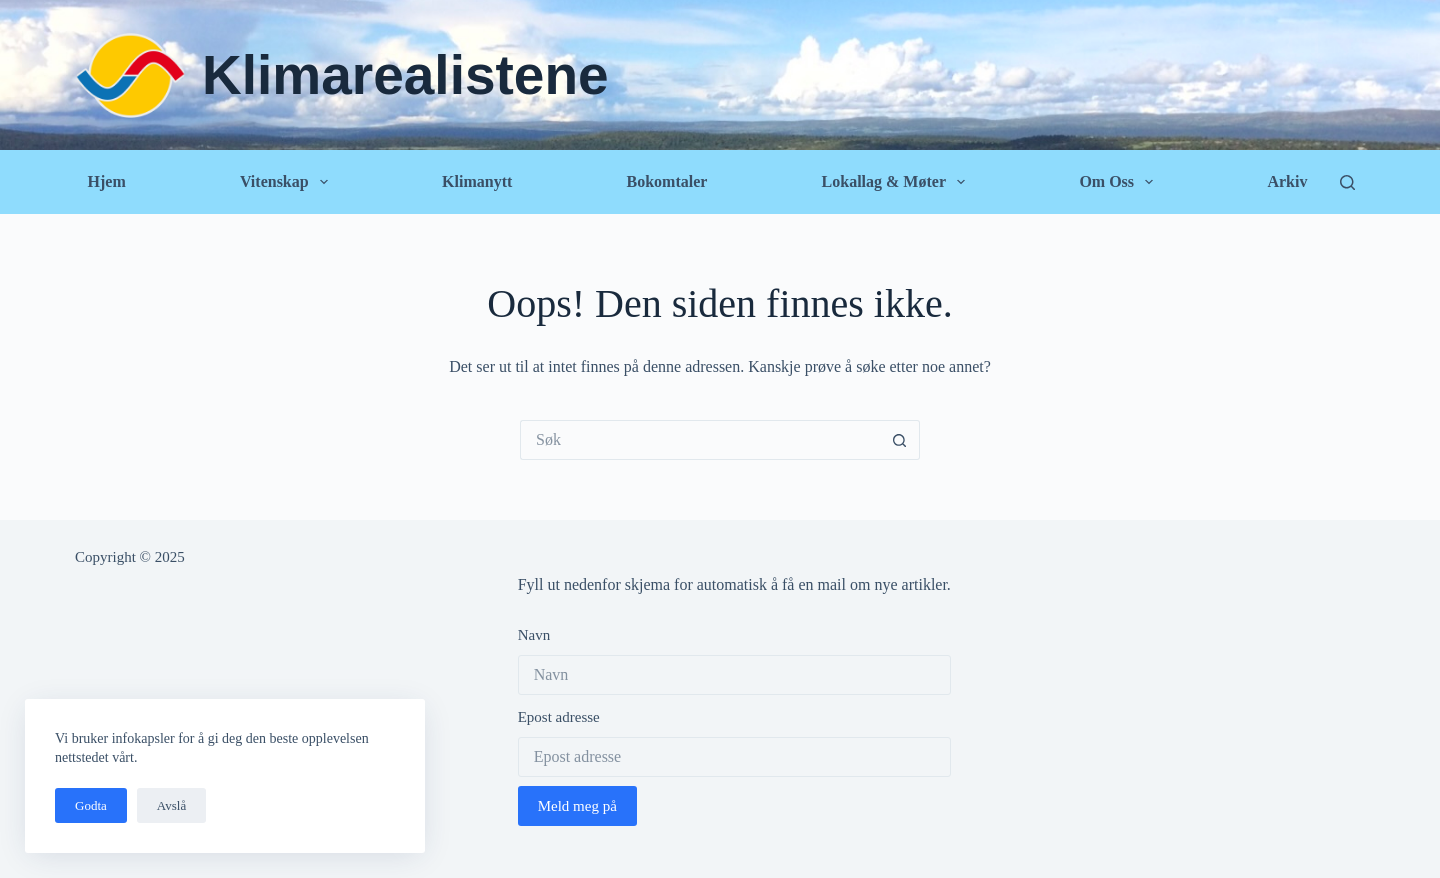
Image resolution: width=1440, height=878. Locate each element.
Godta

**********

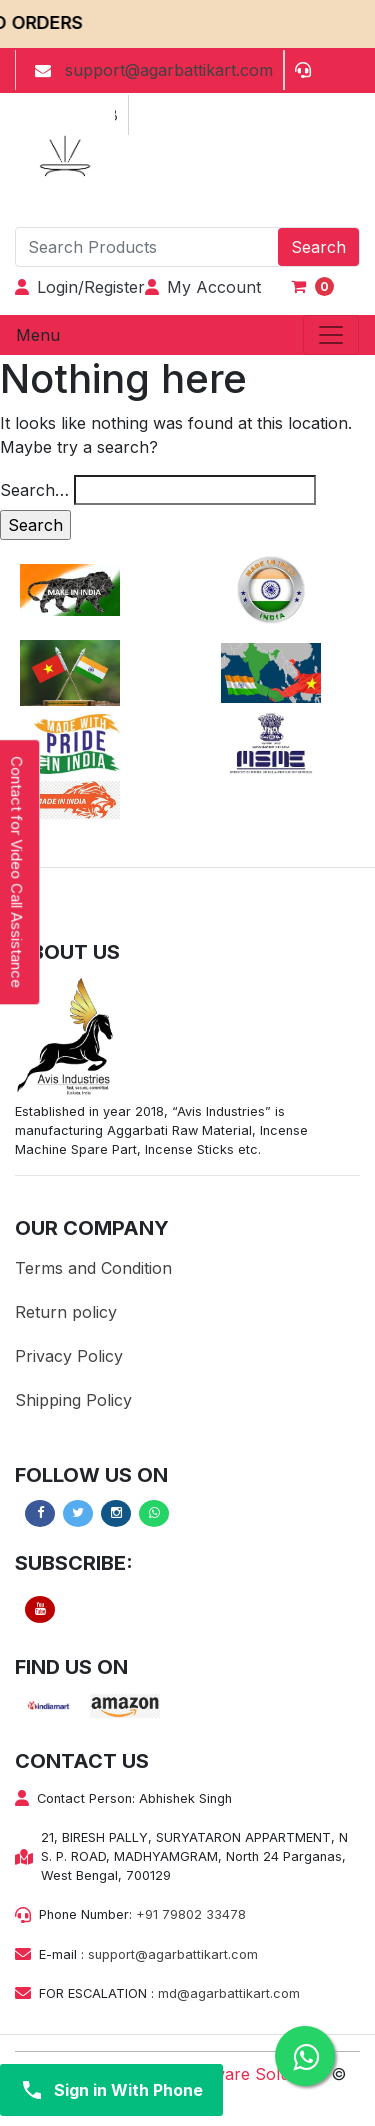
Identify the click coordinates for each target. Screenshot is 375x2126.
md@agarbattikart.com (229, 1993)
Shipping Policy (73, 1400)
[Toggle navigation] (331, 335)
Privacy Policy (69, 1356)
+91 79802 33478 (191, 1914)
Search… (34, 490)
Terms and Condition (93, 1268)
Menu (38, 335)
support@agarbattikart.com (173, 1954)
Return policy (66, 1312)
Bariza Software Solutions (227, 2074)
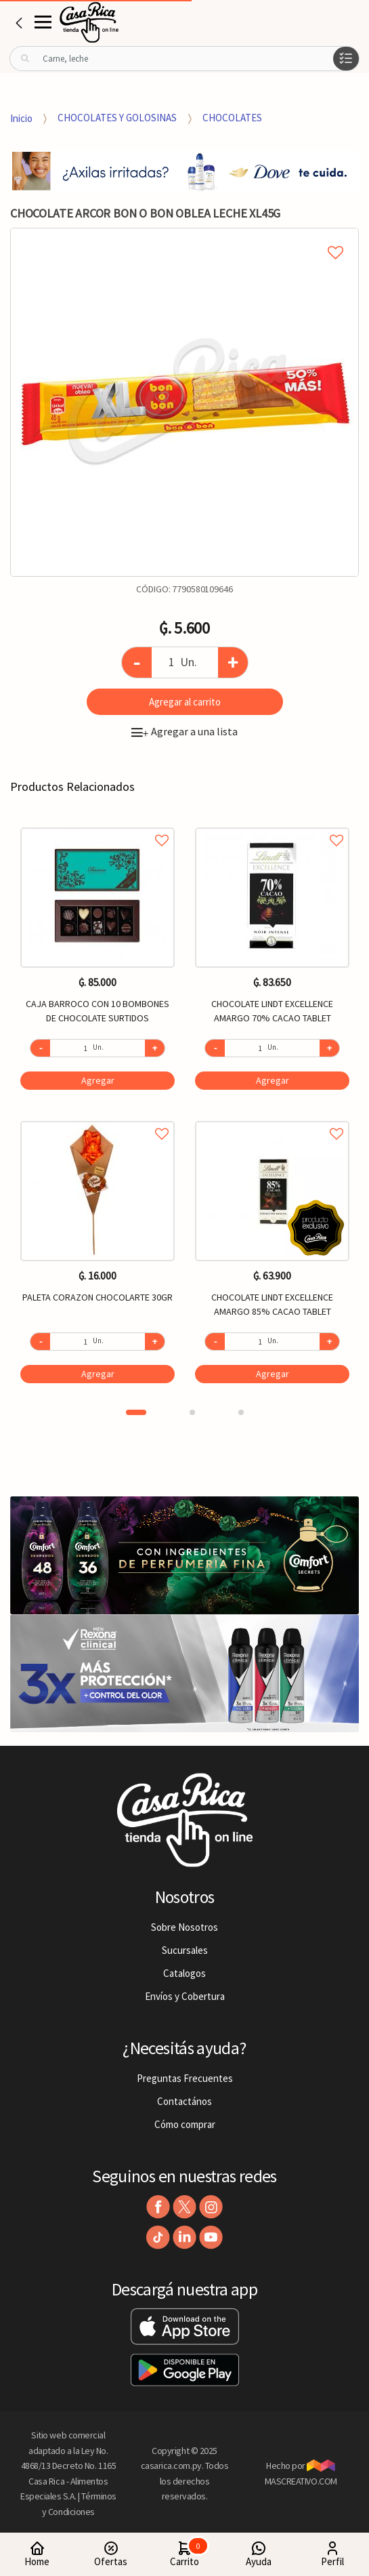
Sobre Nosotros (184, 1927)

**********

__To do__
Above are records; repeat only the lines from the line with "[Toggle navigation] (331, 335)" through the line with "Sobre Nosotros (184, 1927)", and leave pictures out.

__Answer section__
[Toggle navigation] (331, 335)
Privacy Policy (69, 1356)
+91 79802 33478 (191, 1914)
Search… (34, 490)
Terms and Condition (93, 1268)
Menu (38, 335)
support@agarbattikart.com (173, 1954)
Return policy (66, 1312)
Bariza Software Solutions (227, 2074)
Sobre Nosotros (184, 1927)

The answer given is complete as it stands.